The three central characters — Blanche, Stella, and Stella’s husband Stanley — all provide major, meaty acting roles, with Blanche perhaps being the most difficult of all.

“It’s an incredibly challenging part, with a lot of words,” agrees OTG’s Blanche, Cate Field. “I was speculating with Jessica the other day about what on earth you could try to follow Blanche with in terms of your acting CV. We couldn’t think of many parts that reach the same level.

“Blanche has had a rather dubious time of it during the couple of years before she arrives at Stella’s. She’s taken to drink, and she’s been living in a very rundown hotel since she left the family home. Dubious things with men have been going on, but she’s very keen to project herself as someone from the world she grew up in — this very refined kind of Southern belle, treated with deference by men who stand up when she comes into the room. All that kind of stuff. I think she’s trying to erase those dark years, but that doesn’t quite work.”

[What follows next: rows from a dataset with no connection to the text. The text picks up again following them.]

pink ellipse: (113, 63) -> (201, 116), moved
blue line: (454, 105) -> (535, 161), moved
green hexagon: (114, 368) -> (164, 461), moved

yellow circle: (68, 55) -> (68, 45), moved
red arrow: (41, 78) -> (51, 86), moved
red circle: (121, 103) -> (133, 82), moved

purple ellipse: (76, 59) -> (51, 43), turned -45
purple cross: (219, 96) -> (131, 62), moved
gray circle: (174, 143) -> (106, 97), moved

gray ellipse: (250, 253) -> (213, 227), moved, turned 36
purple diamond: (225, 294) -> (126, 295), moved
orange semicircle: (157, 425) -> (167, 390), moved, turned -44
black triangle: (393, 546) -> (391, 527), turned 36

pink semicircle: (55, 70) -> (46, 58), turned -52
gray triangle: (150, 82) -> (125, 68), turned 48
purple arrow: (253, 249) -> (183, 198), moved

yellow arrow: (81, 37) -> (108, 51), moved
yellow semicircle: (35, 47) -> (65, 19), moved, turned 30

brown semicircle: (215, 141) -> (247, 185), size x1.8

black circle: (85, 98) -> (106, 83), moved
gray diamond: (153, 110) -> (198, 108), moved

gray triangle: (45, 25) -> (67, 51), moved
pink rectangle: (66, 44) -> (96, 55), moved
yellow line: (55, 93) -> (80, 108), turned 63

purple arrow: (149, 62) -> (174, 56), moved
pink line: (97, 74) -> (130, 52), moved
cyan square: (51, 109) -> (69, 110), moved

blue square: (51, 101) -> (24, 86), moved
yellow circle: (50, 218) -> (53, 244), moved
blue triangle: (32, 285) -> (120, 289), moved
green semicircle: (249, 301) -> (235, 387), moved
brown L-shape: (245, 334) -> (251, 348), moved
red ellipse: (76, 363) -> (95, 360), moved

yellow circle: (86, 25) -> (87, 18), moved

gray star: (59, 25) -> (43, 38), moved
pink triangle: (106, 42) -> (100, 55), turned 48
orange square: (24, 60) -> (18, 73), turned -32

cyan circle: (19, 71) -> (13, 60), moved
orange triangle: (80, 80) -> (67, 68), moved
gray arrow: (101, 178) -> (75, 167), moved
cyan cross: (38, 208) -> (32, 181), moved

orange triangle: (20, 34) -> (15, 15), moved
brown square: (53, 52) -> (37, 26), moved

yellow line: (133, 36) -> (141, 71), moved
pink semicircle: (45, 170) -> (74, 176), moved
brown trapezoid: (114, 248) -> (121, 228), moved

It’s hardly surprising, then, that Blanche’s arrival in town is gree-ted with some trepidation by her sister.

“She is happy to see her; they’ve been close in the past,” says Tracey Rimell, who plays Stella. “But they also have this slightly tenuous dynamic to their relationship. Stella is the eternal peacemaker, but that’s hard work for her. In some ways she’s tried to remove herself from that constant battle. All the same, there’s a genuine love and affection between them, I think.”

Then there’s Stella’s husband Stanley, played by Alexander Marks, who laughs robustly when I describe his character as “rough hewn”.

“Yeah, he had a rough and tumble upbringing, and comes from the other side of the tracks. So meeting Stella, who is from a plantation, that’s a bit of a divide to cross. But they are passionately in love, and they make a life together which is very different to the one she’s used to.”

But how difficult is it to stage this complex triangle of relationships? Does Streetcar come off the script easily, or does a director need to build up the characters?

“Because he’s an amazing writer, Williams has done quite a lot of the work for us,” Jessica, OTG’s director, replies. “But creating relationships on stage is always about creating chemistry between actors, which can create a bit of work.”

“I think we jumped straight in at the deep end, broke the ice, and got on with it,” Cate Field adds.

“It’s nice to become friends offstage as well: the more you socialise and become comfortable together, the more the relationships evolve on stage.”